I suggest to you that there is no choice but to toss THAT speculation in the circular file, when you contrast  Anne’s obliviousness to the distant landscape surrounding her on the Winthrop walk with the following passage, which is clearly NOT from Anne’s point of view, but is, I believe, a rare authorial intrusion by JA herself, in which there is nothing BUT observation of the distant landscape surrounding Lyme:

Chapter 11: “After securing accommodations, and ordering a dinner at one of the inns, the next thing to be done was unquestionably to walk directly down to the sea. They were come too late in the year for any amusement or variety which Lyme, as a public place, might offer. The rooms were shut up, the lodgers almost all gone, scarcely any family but of the residents left; and, as there is nothing to admire in the buildings themselves, the remarkable situation of the town, the principal street almost hurrying into the water, the walk to the Cobb, skirting round the pleasant little bay, which, in the season, is animated with bathing machines and company; the Cobb itself, its old wonders and new improvements, with the very beautiful line of cliffs stretching out to the east of the town, are what the stranger's eye will seek; and A VERY STRANGE STRANGER it must be, who does not see charms in the immediate environs of Lyme, to make him wish to know it better.
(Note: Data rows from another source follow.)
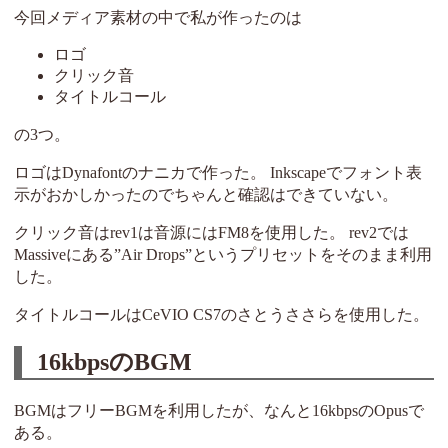
今回メディア素材の中で私が作ったのは
ロゴ
クリック音
タイトルコール
の3つ。
ロゴはDynafontのナニカで作った。 Inkscapeでフォント表
示がおかしかったのでちゃんと確認はできていない。
クリック音はrev1は音源にはFM8を使用した。 rev2では
Massiveにある”Air Drops”というプリセットをそのまま利用
した。
タイトルコールはCeVIO CS7のさとうささらを使用した。
16kbpsのBGM
BGMはフリーBGMを利用したが、なんと16kbpsのOpusで
ある。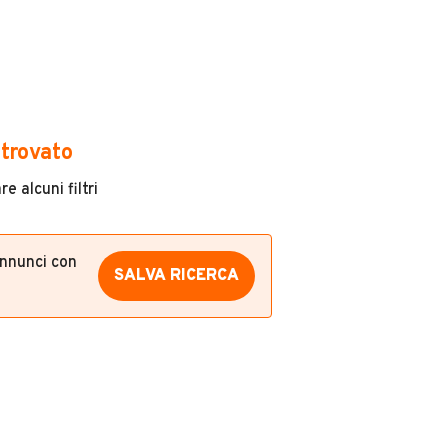
trovato
e alcuni filtri
annunci con
SALVA RICERCA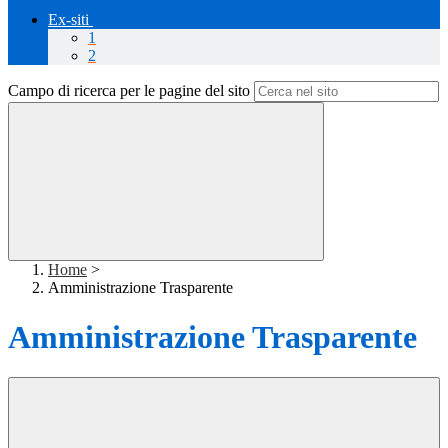
Ex-siti
1
2
Campo di ricerca per le pagine del sito
Home
>
Amministrazione Trasparente
Amministrazione Trasparente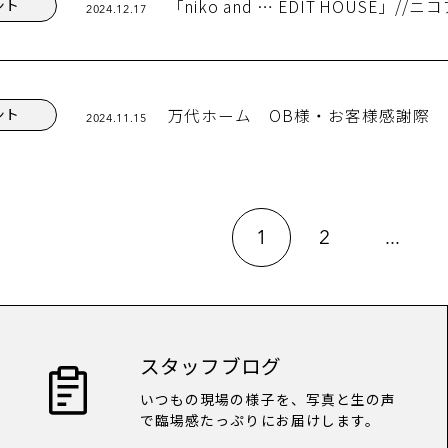
「niko and … EDIT HOUSE
ント
2024.12.17
万代ホーム OB様・お客様感謝際
ント
2024.11.15
1
2
...
スタッフブログ
いつもの現場の様子を、写真と生の声
で臨場感たっぷりにお届けします。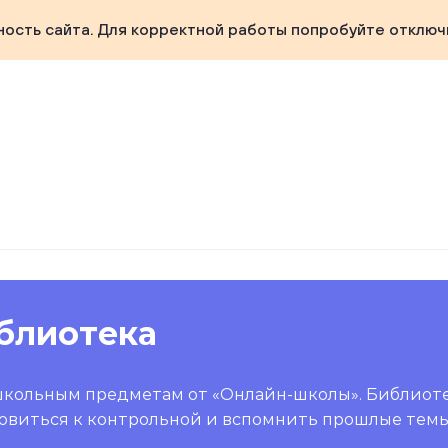
ность сайта. Для корректной работы попробуйте отключ
блиотека
школьным предметам от «Онлайн-школы». Библиот
овиться к контрольной и вспомнить прошлые темы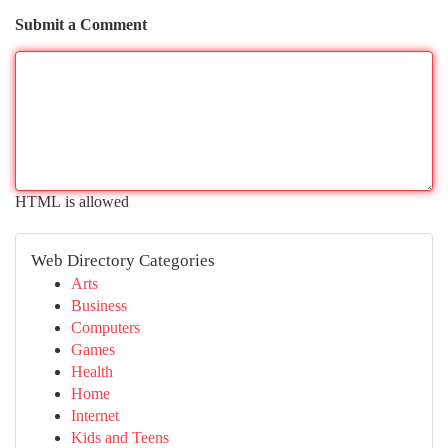
Submit a Comment
HTML is allowed
Web Directory Categories
Arts
Business
Computers
Games
Health
Home
Internet
Kids and Teens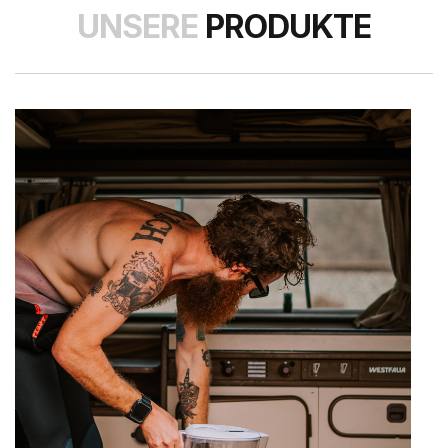
UNSERE
PRODUKTE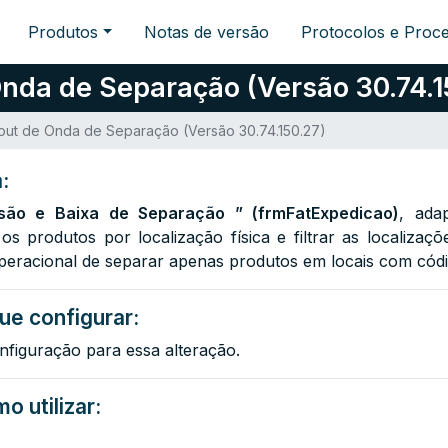
Produtos
Notas de versão
Protocolos e Proc
Onda de Separação (Versão 30.74.1
yout de Onda de Separação (Versão 30.74.150.27)
:
são e Baixa de Separação ” (frmFatExpedicao)
,
ada
s produtos por localização física e filtrar as localizaç
eracional de separar apenas produtos em locais com códi
ue configurar:
nfiguração para essa alteração.
o utilizar: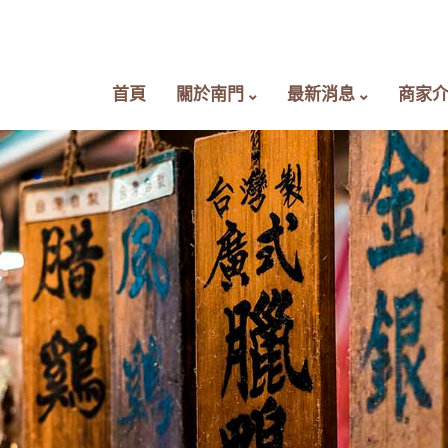
首頁
關於南門
最新消息
商家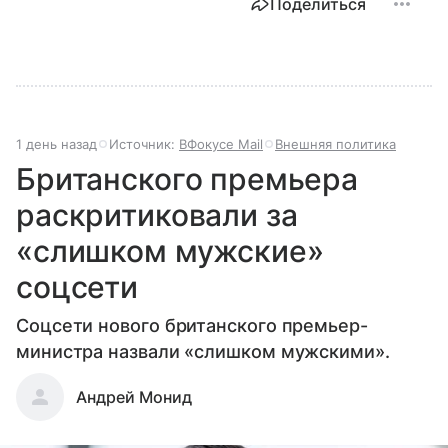
Поделиться
1 день назад
Источник:
ВФокусе Mail
Внешняя политика
Британского премьера
раскритиковали за
«слишком мужские»
соцсети
Соцсети нового британского премьер-
министра назвали «слишком мужскими».
Андрей Монид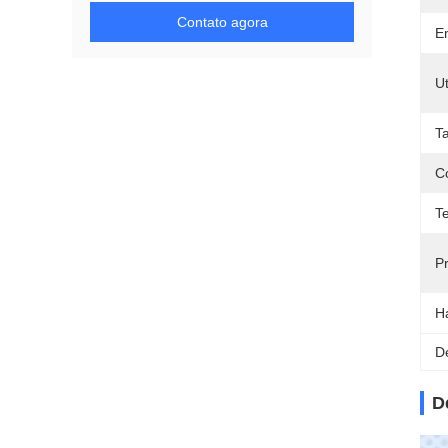
Contato agora
E
Ut
T
C
T
P
H
D
D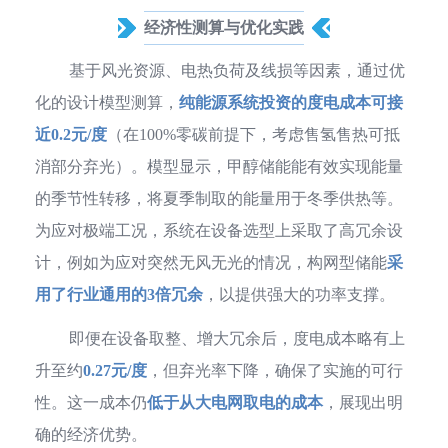
经济性测算与优化实践
基于风光资源、电热负荷及线损等因素，通过优
化的设计模型测算，
纯能源系统投资的度电成本可接
近0.2元/度
（在100%零碳前提下，考虑售氢售热可抵
消部分弃光）。模型显示，甲醇储能能有效实现能量
的季节性转移，将夏季制取的能量用于冬季供热等。
为应对极端工况，系统在设备选型上采取了高冗余设
计，例如为应对突然无风无光的情况，构网型储能
采
用了行业通用的3倍冗余
，以提供强大的功率支撑。
即便在设备取整、增大冗余后，度电成本略有上
升至约
0.27元/度
，但弃光率下降，确保了实施的可行
性。这一成本仍
低于从大电网取电的成本
，展现出明
确的经济优势。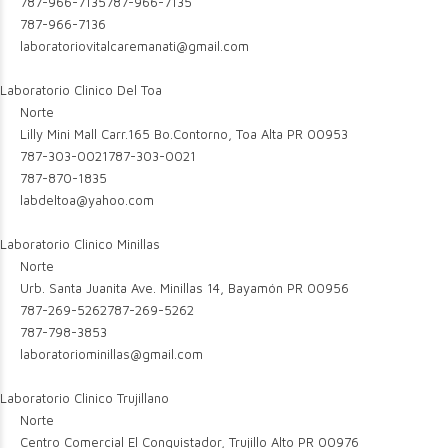
787-966-7135
787-966-7135
787-966-7136
laboratoriovitalcaremanati@gmail.com
Laboratorio Clinico Del Toa
Norte
Lilly Mini Mall Carr.165 Bo.Contorno, Toa Alta PR 00953
787-303-0021
787-303-0021
787-870-1835
labdeltoa@yahoo.com
Laboratorio Clinico Minillas
Norte
Urb. Santa Juanita Ave. Minillas 14, Bayamón PR 00956
787-269-5262
787-269-5262
787-798-3853
laboratoriominillas@gmail.com
Laboratorio Clinico Trujillano
Norte
Centro Comercial El Conquistador, Trujillo Alto PR 00976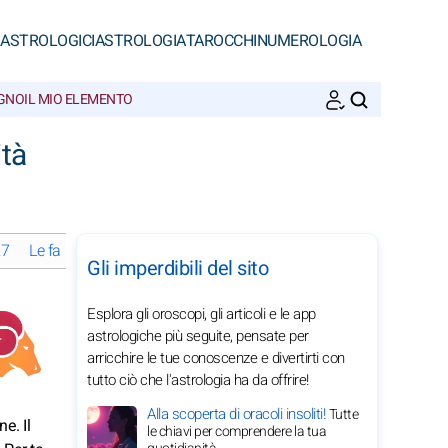
 ASTROLOGICI
ASTROLOGIA
TAROCCHI
NUMEROLOGIA
EGNO
IL MIO ELEMENTO
CERCA
ità
27
Le fasi lunari a aprile 2027
Oroscopi mensili 2027 dell'Ariete: 
Gli imperdibili del sito
Esplora gli oroscopi, gli articoli e le app
astrologiche più seguite, pensate per
arricchire le tue conoscenze e divertirti con
tutto ciò che l'astrologia ha da offrire!
Alla scoperta di oracoli insoliti!
Tutte
e. Il
le chiavi per comprendere la tua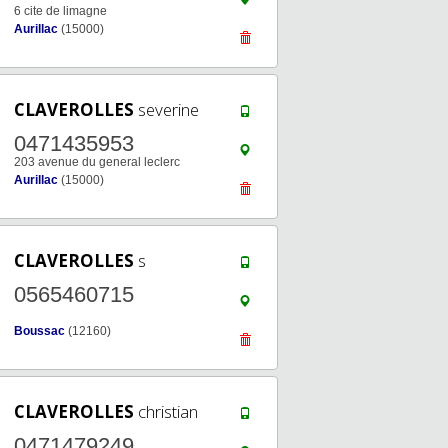
6 cite de limagne
Aurillac
(15000)
CLAVEROLLES
severine
0471435953
203 avenue du general leclerc
Aurillac
(15000)
CLAVEROLLES
s
0565460715
Boussac
(12160)
CLAVEROLLES
christian
0471479249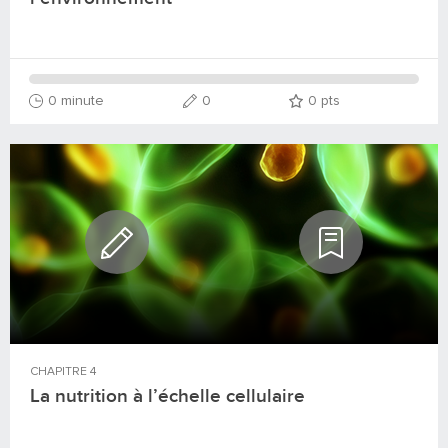
0 minute
0
0
pts
CHAPITRE
4
La nutrition à l’échelle cellulaire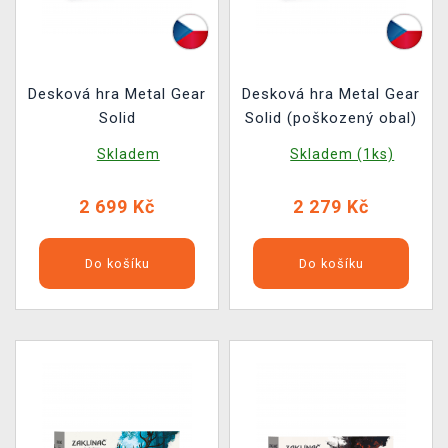
Desková hra Metal Gear
Desková hra Metal Gear
Solid
Solid (poškozený obal)
Skladem
Skladem (1ks)
2 699 Kč
2 279 Kč
Do košíku
Do košíku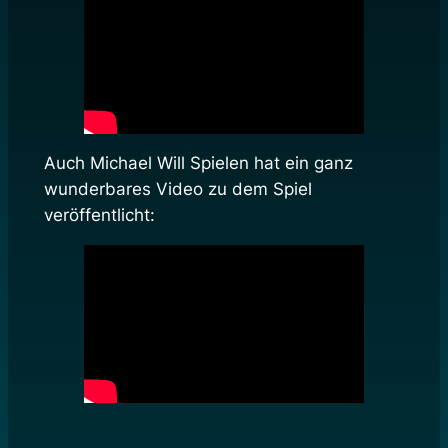
Auch Michael Will Spielen hat ein ganz
wunderbares Video zu dem Spiel
veröffentlicht: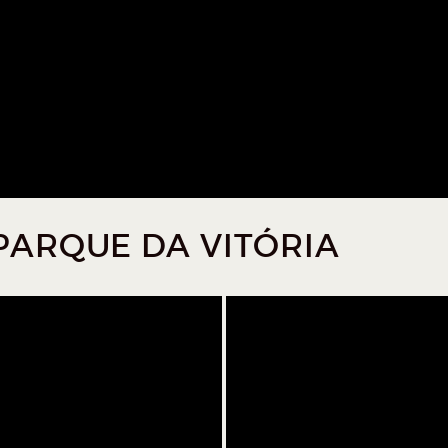
PARQUE DA VITÓRIA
The scenes in its neighbourhood, Charmouth, with its high grounds and extensive sweeps of country, and still more, its sweet, retired bay, backed by dark cliffs, where fragments of low rock among the sands, make it the happiest spot for watching the flow of the tide, for sitting in unwearied contemplation; the woody varieties of the cheerful village of Up Lyme; and, above all, Pinny, with its green chasms between romantic rocks, where the scattered forest trees and orchards of luxuriant growth, declare that many a generation must have passed away since the first partial falling of the cliff prepared the ground for such a state, where a scene so wonderful and so lovely is exhibited, as may more than equal any of the resembling scenes of the far-famed Isle of Wight: these places must be visited, and visited again, to make the worth of Lyme understood.”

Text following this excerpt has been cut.